Practical questions

You will complete 21 required practical activities if you are studying GCSE combined science: Synergy. You could be asked questions about the apparatus, methods, safety precautions, results, analysis and evaluation of these experiments.

There will be a number of different types of practical based questions. Some will be on the set required practicals, some will cover the working scientifically terms and some will be on other science practicals which you might have done in class.

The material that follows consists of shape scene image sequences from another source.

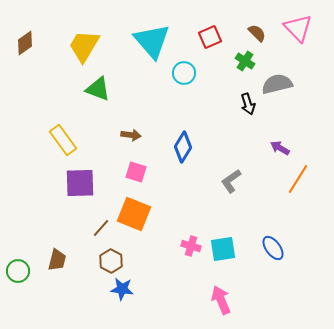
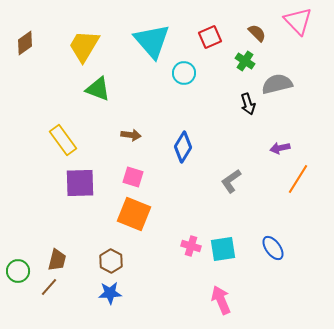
pink triangle: moved 7 px up
purple arrow: rotated 42 degrees counterclockwise
pink square: moved 3 px left, 5 px down
brown line: moved 52 px left, 59 px down
blue star: moved 12 px left, 4 px down; rotated 10 degrees counterclockwise
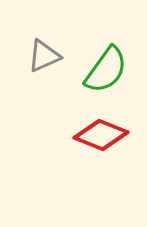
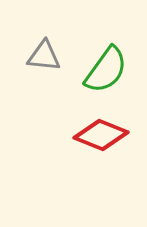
gray triangle: rotated 30 degrees clockwise
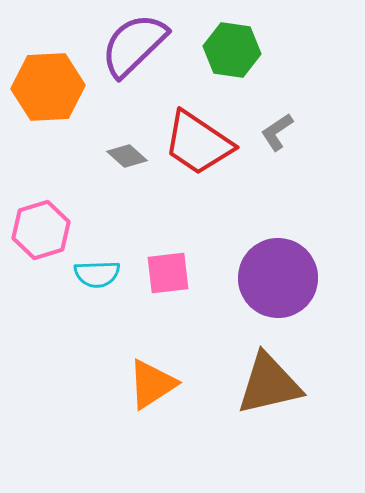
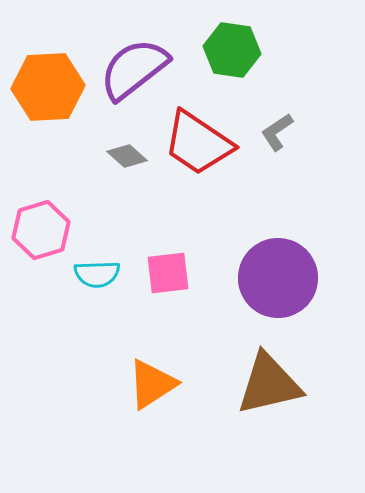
purple semicircle: moved 24 px down; rotated 6 degrees clockwise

Use all the information given in the question particularly any diagrams to help you understand what the question is about.

This page contains AQA material which is reproduced by permission of AQA.

Sample question 1 - Foundation


A student reacted four metals with water and with dilute acid to work out the order of reactivity of the metals.

The table shows some of the observations.

MetalReaction with waterReaction with dilute acid
CalciumBubbles of gasX
CopperYNo bubbles of gas
MagnesiumFew bubbles of gasBubbles of gas
ZincNo bubbles of gasBubbles of gas

Write down the observations for X and Y. [2 marks]

X bubbles of gas [1].

Y no bubbles of gas [1].

Sample question 2 - Foundation


A student investigates how the concentration of an acid affects the rate of a reaction.

This is the method used.

  1. Put a 3 cm piece of magnesium ribbon into a conical flask.
  2. Add 50 cm3 of 0.5 mol/dm3 hydrochloric acid into the flask.
  3. Collect and measure the volume of gas produced at 10 second intervals.
  4. Repeat with different concentrations of hydrochloric acid using the same length of magnesium ribbon and volume of acid.

The student's results are shown in the graph below: .

Total volume of gas collected verses time graph

How do the results show that increasing the concentration of acid increases the rate of reaction?

You must use data from the graph in your answer. [2 marks]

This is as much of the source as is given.